Decido llevarme un segundo libro. En el muro de enfrente se expone la literatura internacional, y a mano izquierda una sección de teatro y poesía. Hojeo un Doctor Faustus de Mann de la editorial Edhasa, por tres euros. Aunque conservo aún fresca su relectura, no me decido a llevármelo. Por lo demás, el resto de estantes no concita mi interés en demasía. En la sección de teatro hay algunas ofertas interesantes, pero uno no puede adquirirlo todo, con el agravante de que quizá sean obras que nunca se lean. En la compra de un libro influye en gran medida la corazonada. Esto acaso fue lo que me ocurrió al entresacar el volumen de entre el maremagno de títulos banales de poesía. Se trataba de una segunda edición del Memorial de isla Negra, de Neruda. Vacilé en un principio, pero decidí con este ejemplar dar por zanjada la compra del día.
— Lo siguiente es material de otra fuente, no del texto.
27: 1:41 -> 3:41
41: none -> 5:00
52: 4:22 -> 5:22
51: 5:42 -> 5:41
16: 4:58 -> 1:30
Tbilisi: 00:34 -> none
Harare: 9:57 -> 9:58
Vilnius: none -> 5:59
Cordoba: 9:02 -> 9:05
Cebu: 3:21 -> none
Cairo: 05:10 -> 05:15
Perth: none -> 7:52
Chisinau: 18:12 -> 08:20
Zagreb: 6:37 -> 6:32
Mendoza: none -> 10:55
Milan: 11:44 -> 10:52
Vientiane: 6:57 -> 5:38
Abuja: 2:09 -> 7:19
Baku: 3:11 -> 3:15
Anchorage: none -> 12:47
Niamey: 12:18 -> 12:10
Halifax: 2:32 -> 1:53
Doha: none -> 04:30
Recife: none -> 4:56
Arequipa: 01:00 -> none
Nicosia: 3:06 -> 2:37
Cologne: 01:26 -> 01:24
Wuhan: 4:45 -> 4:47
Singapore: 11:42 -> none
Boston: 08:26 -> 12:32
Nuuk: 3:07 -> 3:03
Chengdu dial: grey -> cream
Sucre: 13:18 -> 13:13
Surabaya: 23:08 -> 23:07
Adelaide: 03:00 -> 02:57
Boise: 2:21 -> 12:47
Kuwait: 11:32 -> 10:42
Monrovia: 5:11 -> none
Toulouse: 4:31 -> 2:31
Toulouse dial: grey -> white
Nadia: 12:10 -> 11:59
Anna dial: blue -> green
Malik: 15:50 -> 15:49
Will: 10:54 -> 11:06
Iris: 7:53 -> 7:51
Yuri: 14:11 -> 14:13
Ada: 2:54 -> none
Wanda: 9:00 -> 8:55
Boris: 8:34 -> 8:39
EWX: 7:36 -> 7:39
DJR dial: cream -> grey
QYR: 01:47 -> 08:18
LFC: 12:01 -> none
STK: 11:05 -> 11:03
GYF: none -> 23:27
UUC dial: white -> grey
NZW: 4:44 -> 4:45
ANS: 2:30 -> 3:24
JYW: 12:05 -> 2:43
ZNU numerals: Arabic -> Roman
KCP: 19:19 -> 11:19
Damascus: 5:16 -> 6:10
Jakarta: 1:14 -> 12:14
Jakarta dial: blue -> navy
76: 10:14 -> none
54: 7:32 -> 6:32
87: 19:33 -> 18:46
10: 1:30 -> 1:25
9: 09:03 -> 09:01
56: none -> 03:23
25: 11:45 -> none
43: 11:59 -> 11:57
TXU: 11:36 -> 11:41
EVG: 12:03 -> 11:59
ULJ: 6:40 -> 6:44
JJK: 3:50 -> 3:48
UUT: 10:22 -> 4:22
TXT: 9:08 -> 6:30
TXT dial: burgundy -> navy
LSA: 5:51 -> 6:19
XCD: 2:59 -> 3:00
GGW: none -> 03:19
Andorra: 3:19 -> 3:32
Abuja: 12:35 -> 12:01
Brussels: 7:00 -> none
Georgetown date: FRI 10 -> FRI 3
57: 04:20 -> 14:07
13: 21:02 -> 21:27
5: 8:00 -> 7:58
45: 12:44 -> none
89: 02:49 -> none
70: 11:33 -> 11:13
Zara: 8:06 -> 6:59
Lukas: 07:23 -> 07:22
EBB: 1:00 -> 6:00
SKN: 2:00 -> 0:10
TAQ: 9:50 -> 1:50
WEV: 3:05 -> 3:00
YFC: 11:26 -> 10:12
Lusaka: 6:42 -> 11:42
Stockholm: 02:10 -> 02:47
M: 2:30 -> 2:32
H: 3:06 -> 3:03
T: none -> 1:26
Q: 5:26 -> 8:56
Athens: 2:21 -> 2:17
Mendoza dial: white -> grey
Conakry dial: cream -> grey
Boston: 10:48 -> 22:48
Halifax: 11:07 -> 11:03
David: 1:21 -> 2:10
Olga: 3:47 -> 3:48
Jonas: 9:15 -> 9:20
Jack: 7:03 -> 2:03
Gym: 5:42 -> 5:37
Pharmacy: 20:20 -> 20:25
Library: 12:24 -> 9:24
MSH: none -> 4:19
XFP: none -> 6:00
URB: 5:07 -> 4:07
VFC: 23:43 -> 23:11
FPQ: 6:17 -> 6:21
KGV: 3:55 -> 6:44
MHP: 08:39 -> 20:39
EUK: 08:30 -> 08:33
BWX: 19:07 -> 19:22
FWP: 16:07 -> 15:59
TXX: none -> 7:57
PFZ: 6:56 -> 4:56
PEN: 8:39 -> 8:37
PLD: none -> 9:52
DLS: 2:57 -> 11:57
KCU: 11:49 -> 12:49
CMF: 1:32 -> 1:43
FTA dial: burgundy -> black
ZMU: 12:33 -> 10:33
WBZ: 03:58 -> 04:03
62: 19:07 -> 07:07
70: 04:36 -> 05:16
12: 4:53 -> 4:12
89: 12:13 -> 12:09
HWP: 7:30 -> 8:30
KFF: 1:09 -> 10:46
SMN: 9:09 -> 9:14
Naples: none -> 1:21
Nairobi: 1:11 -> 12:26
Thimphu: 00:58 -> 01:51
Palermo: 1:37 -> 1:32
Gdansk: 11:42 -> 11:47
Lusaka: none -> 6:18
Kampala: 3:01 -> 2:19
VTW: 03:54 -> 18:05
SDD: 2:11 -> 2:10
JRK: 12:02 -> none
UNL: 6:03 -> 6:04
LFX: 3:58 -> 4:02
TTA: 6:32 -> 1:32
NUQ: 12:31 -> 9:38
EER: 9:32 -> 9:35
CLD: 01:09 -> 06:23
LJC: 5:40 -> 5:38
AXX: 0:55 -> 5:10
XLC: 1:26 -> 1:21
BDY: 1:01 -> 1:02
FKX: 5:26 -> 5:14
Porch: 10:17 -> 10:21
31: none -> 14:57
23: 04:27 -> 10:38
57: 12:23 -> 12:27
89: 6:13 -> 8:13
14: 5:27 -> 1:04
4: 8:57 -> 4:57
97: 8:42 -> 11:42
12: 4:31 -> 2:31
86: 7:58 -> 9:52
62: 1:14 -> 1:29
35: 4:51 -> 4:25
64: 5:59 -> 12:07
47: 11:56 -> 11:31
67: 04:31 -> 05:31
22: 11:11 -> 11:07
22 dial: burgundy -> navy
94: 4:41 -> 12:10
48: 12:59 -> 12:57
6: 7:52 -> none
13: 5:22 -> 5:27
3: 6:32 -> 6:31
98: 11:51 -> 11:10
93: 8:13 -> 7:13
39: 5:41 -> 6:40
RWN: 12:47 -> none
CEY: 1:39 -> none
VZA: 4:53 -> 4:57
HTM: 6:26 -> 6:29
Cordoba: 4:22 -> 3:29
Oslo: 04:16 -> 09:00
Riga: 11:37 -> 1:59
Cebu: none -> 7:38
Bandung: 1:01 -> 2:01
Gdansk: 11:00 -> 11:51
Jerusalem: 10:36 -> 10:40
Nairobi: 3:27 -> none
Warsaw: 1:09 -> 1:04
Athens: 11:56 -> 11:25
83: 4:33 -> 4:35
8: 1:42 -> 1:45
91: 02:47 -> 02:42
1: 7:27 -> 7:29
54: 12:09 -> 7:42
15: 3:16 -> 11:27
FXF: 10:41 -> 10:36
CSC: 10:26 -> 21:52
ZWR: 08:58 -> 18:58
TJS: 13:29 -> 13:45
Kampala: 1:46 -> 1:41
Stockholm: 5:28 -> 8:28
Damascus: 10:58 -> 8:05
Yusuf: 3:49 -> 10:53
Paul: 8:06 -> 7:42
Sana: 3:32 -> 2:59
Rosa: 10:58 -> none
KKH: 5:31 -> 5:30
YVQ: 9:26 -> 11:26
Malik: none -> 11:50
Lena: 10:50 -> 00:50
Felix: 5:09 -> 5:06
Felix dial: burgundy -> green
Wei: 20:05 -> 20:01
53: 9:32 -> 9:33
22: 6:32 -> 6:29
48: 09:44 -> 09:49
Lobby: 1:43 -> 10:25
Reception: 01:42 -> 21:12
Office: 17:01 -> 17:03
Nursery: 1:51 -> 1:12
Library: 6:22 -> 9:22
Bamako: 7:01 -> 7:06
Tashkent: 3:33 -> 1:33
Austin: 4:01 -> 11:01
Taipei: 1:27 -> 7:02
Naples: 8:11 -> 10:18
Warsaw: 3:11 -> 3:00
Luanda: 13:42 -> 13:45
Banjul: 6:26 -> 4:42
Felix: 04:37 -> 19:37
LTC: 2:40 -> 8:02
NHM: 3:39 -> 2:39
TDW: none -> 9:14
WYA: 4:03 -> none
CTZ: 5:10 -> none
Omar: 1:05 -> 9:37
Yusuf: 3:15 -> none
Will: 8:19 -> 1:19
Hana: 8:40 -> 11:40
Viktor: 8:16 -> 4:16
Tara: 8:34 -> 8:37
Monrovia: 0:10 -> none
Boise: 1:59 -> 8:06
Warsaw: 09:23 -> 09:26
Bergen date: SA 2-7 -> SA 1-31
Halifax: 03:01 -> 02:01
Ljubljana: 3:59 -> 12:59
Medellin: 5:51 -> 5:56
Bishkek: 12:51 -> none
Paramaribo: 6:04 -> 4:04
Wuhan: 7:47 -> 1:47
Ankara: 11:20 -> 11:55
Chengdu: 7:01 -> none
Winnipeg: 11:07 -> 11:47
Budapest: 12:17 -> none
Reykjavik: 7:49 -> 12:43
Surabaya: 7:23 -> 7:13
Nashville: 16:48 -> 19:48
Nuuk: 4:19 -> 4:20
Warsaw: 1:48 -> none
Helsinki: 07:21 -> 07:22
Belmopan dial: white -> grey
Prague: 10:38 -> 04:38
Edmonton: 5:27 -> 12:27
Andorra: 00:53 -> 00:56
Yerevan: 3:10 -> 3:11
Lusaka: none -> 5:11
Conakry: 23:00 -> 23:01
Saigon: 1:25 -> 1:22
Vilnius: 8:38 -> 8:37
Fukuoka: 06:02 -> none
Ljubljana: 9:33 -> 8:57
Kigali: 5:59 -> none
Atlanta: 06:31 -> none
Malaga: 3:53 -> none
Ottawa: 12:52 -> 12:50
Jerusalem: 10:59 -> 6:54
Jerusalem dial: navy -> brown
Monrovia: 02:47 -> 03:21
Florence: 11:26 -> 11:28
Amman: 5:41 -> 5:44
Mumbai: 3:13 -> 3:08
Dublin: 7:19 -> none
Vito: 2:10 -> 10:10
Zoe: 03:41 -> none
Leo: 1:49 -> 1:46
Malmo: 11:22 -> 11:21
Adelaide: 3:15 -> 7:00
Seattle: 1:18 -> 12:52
Nada más llegar a casa leí alguno de sus poemas. Me agradó reconocer en ellos al Neruda hondo y apasionado de sus mejores libros. Entre los poemas, uno dedicado a Josie Bliss, ese romance que derramó la tinta más sangrienta, sensual y proscrita de la poesía del siglo XX. Al volver una de las páginas, no puedo evitar la sorpresa: encuentro unos pétalos mustios, prensados entre las hojas del poema titulado Poesía. Ignoro quién los colocaría allí, pero sería seguramente guiado por el numen de la poética. Cosas así, verdaderamente impactan, porque nos recuerdan que sobre las letras del texto hubo un sentimiento. Aunque siempre creí que era sobre las páginas de las rimas de Bécquer donde se depositaban tales ofrendas, consuela reconocer que la poesía quienquiera que la escriba estremece la médula del más impensado lector. Como mi fuerte no es la botánica, no sabría precisar en concreto a qué tipo de flor corresponden tales pétalos.
Hoy sábado, ya con una perspectiva distinta, parece que he pretendido resarcirme. Compro una biografía de Hemingway por Anthony Burgess. Todo un soplo de aire fresco para volver a poner los pies sobre la realidad. Con Hemingway la literatura comenzó a llamar al pan, pan y al vino, vino, aunque a día de hoy semejantes presupuestos se han desvirtuado, reconociéndose los tales en el mendrugo rancio y el mosto avinagrado.